From the wiki defintion:
A random variable $X$ is a measurable function $X \colon \Omega \to E$ from a set of possible outcomes $\Omega$ to a measurable space $E$.
[...]
The probability that $X$ takes on a value in a measurable set $S\subseteq E$ is written as
$$\operatorname{P}(X \in S) = \operatorname{P}(\{ \omega \in \Omega \mid X(\omega) \in S \})$$

To give a mapping means that we need to characterize that mapping uniquely.

Klaas van Aarsen said:
Hey mathmari!

From the wiki defintion:
A random variable $X$ is a measurable function $X \colon \Omega \to E$ from a set of possible outcomes $\Omega$ to a measurable space $E$.
[...]
The probability that $X$ takes on a value in a measurable set $S\subseteq E$ is written as
$$\operatorname{P}(X \in S) = \operatorname{P}(\{ \omega \in \Omega \mid X(\omega) \in S \})$$

To give a mapping means that we need to characterize that mapping uniquely.

The exercise statement is :

An urn 1 contains 2 red and 8 white balls. An urn 2 contains 4 red and 6 white balls. A ball is drawn from each urn.

(a) Give a suitable probability space.

(b) Tim receives 1 Euro if the ball from urn 1 is red. Lena receives 1 euro if the Ball from urn 2 is white. Give the mapping rule for a random variable X that describes the profit of Tim, and a random variable Y, which describes Lena's profit.
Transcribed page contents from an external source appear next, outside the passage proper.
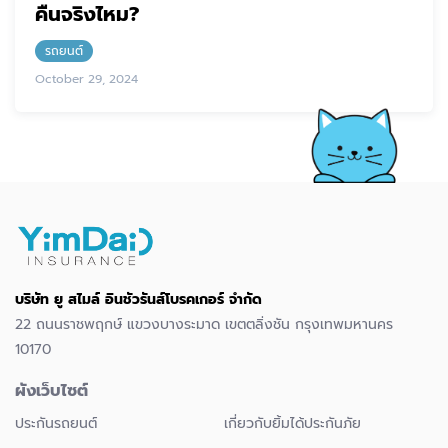
คืนจริงไหม?
รถยนต์
October 29, 2024
บริษัท ยู สไมล์ อินชัวรันส์โบรคเกอร์ จำกัด
22 ถนนราชพฤกษ์ แขวงบางระมาด เขตตลิ่งชัน กรุงเทพมหานคร
10170
ผังเว็บไซต์
ประกันรถยนต์
เกี่ยวกับยิ้มได้ประกันภัย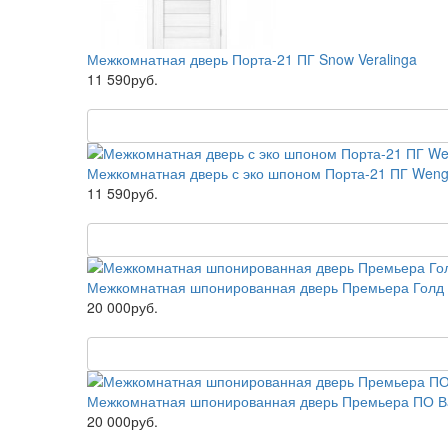
Межкомнатная дверь Порта-21 ПГ Snow Veralinga
11 590руб.
Межкомнатная дверь с эко шпоном Порта-21 ПГ Wenge
11 590руб.
Межкомнатная шпонированная дверь Премьера Голд (
20 000руб.
Межкомнатная шпонированная дверь Премьера ПО В
20 000руб.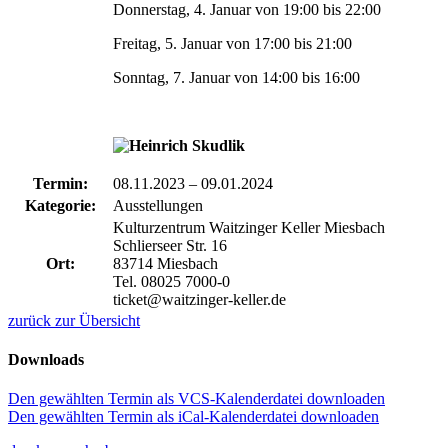
Donnerstag, 4. Januar von 19:00 bis 22:00
Freitag, 5. Januar von 17:00 bis 21:00
Sonntag, 7. Januar von 14:00 bis 16:00
Termin:
08.11.2023
–
09.01.2024
Kategorie:
Ausstellungen
Kulturzentrum Waitzinger Keller Miesbach
Schlierseer Str. 16
Ort:
83714 Miesbach
Tel. 08025 7000-0
ticket@waitzinger-keller.de
zurück zur Übersicht
Downloads
Den gewählten Termin als VCS-Kalenderdatei downloaden
Den gewählten Termin als iCal-Kalenderdatei downloaden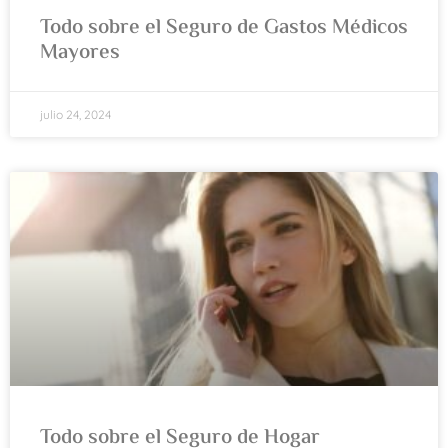
Todo sobre el Seguro de Gastos Médicos
Mayores
julio 24, 2024
Todo sobre el Seguro de Hogar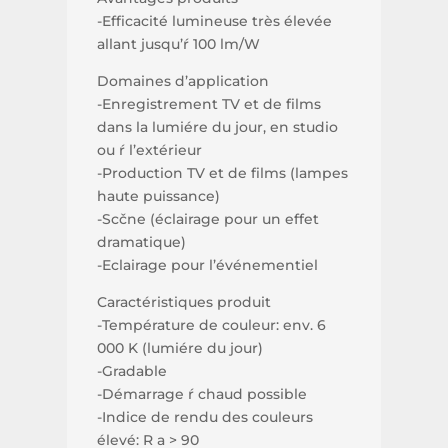
-Efficacité lumineuse très élevée
allant jusqu’ŕ 100 lm/W
Domaines d’application
-Enregistrement TV et de films
dans la lumiére du jour, en studio
ou ŕ l’extérieur
-Production TV et de films (lampes
haute puissance)
-Scčne (éclairage pour un effet
dramatique)
-Eclairage pour l’événementiel
Caractéristiques produit
-Température de couleur: env. 6
000 K (lumiére du jour)
-Gradable
-Démarrage ŕ chaud possible
-Indice de rendu des couleurs
élevé: R a > 90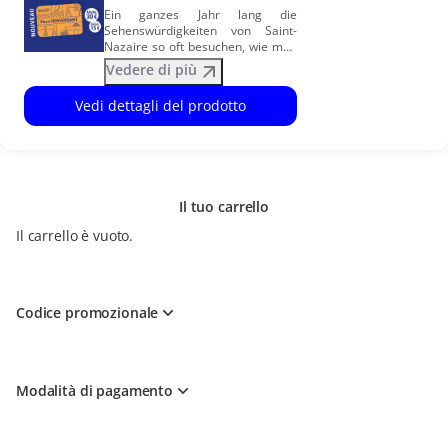
Ein ganzes Jahr lang die
Sehenswürdigkeiten von Saint-
Nazaire so oft besuchen, wie man
Lust darauf hat… das geht mit der
Vedere di più
Jahreskarte PASS Annuel .
Vorzugspreise für
Vedi dettagli del prodotto
Werksführungen: auch das gehört
zum Paket. Und noch viele andere
Vorteile mehr! Die vielen Vorteile
der Jahreskarte PASS Annuel:
Besuchen Sie ein Jahr lang
KOSTENLOS und SO OFT SIE
Il tuo carrello
WOLLEN Escal’Atlantic, das U-Boot
Espadon, EOL Centre éolien und
Il carrello è vuoto.
das Stadtmuseum Ecomusée.
Ermäßigten Preis für
Begleitpersonen. Unsere drei
Werksführungen (die Werft, das
Airbuswerk und der Hafen Nantes
Codice promozionale
Saint-Nazaire) zu ermässigtem
Preis, und ermässigter Preis
ebenfalls für eine unserer vier
Schifffahrten. Freier Eintritt oder
Vorzugspreise für die
Modalità di pagamento
Veranstaltungen im
Jahresprogramm Saison
Patrimoine Freier Eintritt für
verschiedene Führungen: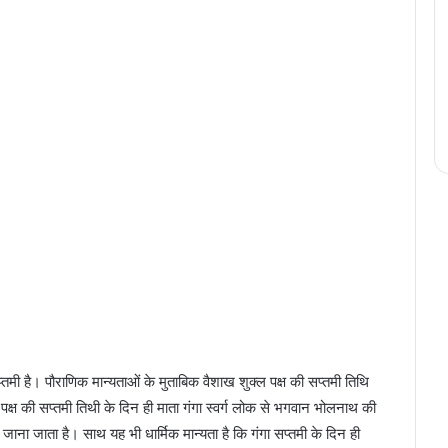
्तमी है। पौराणिक मान्यताओं के मुताबिक वैशाख शुक्ल पक्ष की सप्तमी तिथि
 पक्ष की सप्तमी तिथी के दिन ही माता गंगा स्वर्ग लोक से भगवान भोलनाथ की
जाना जाता है। साथ यह भी धार्मिक मान्यता है कि गंगा सप्तमी के दिन ही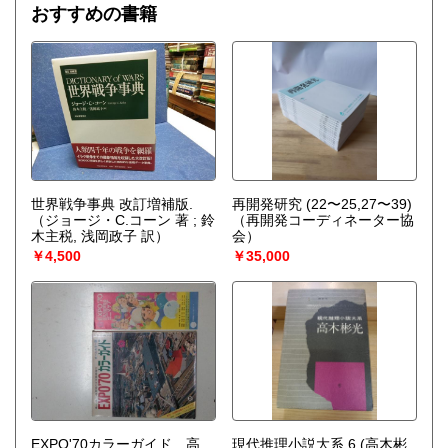
おすすめの書籍
世界戦争事典 改訂増補版.
再開発研究 (22〜25,27〜39)
（ジョージ・C.コーン 著 ; 鈴
（再開発コーディネーター協
木主税, 浅岡政子 訳）
会）
￥4,500
￥35,000
EXPO'70カラーガイド 高
現代推理小説大系 6 (高木彬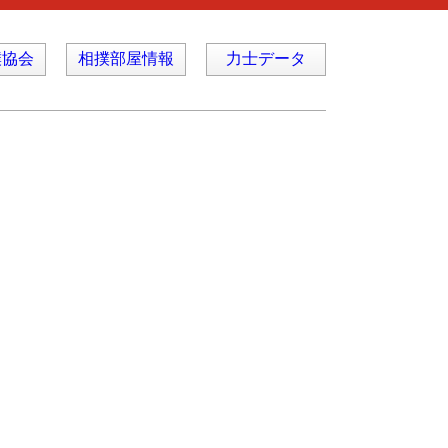
撲協会
相撲部屋情報
力士データ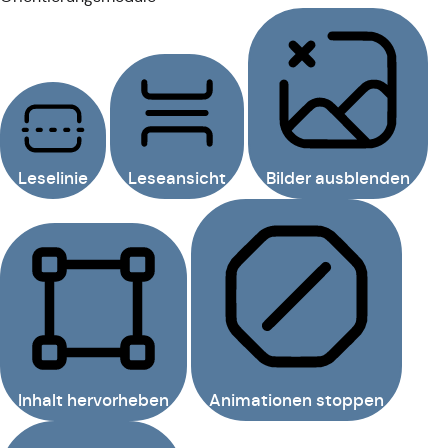
Leselinie
Leseansicht
Bilder ausblenden
Inhalt hervorheben
Animationen stoppen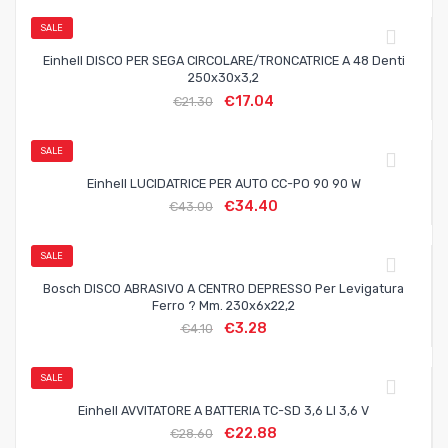
SALE
Einhell DISCO PER SEGA CIRCOLARE/TRONCATRICE A 48 Denti
250x30x3,2
€
17.04
€
21.30
SALE
Einhell LUCIDATRICE PER AUTO CC-PO 90 90 W
€
34.40
€
43.00
SALE
Bosch DISCO ABRASIVO A CENTRO DEPRESSO Per Levigatura
Ferro ? Mm. 230x6x22,2
€
3.28
€
4.10
SALE
Einhell AVVITATORE A BATTERIA TC-SD 3,6 LI 3,6 V
€
22.88
€
28.60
Find the joint distribution of X and Y. Are X and Y independent?

At (a) I have found the outcome space $\Omega =\{ (R,R), (R,W), (W,R),(W,W)\}$ and the probabilities \begin{align*}&p((R,R))=\frac{2}{10}\cdot \frac{4}{10}=\frac{2}{25} \\ &p((R,W))=\frac{2}{10}\cdot \frac{6}{10}=\frac{3}{25} \\ &p((W,R))=\frac{8}{10}\cdot \frac{4}{10}=\frac{8}{25} \\ &p((W,W))=\frac{8}{10}\cdot \frac{6}{10}=\frac{12}{25}\end{align*}

At (b) we have \begin{align*}&X(R,R)=1 \\ &X(R,W)= 1\\ &X(W,R)=0 \\ &X(W,W)=0\end{align*} and so \begin{align*}&P(X=1)=P(R,R)+P(R,W)=\frac 2{25}+\frac 3{25}=\frac 15 \\ &P(X=0)=P(W,R)+P(W,W)=\frac{8}{25}+\frac{12}{25}=\frac{4}{5}\end{align*} So is the map that we are looking for the $X$, the $P$ or both of them or something completely else? :unsure:

The map of the random variable $X: \Omega \to \text{Euros}$ is given by what you've already found:
\begin{align*}&X(R,R)=€ 1 \\ &X(R,W)= € 1\\ &X(W,R)=€ 0 \\ &X(W,W)=€ 0\end{align*}
This fully identifies the mapping of $X$. (Nod)

The probability map is a different map that needs to be identified separately.

Klaas van Aarsen said:
The map of the random variable $X: \Omega \to \text{Euros}$ is given by what you've already found:
\begin{align*}&X(R,R)=€ 1 \\ &X(R,W)= € 1\\ &X(W,R)=€ 0 \\ &X(W,W)=€ 0\end{align*}
This fully identifies the mapping of $X$. (Nod)

The probability map is a different map that needs to be identified separately.

Ahh ok! Thank you for the clarification!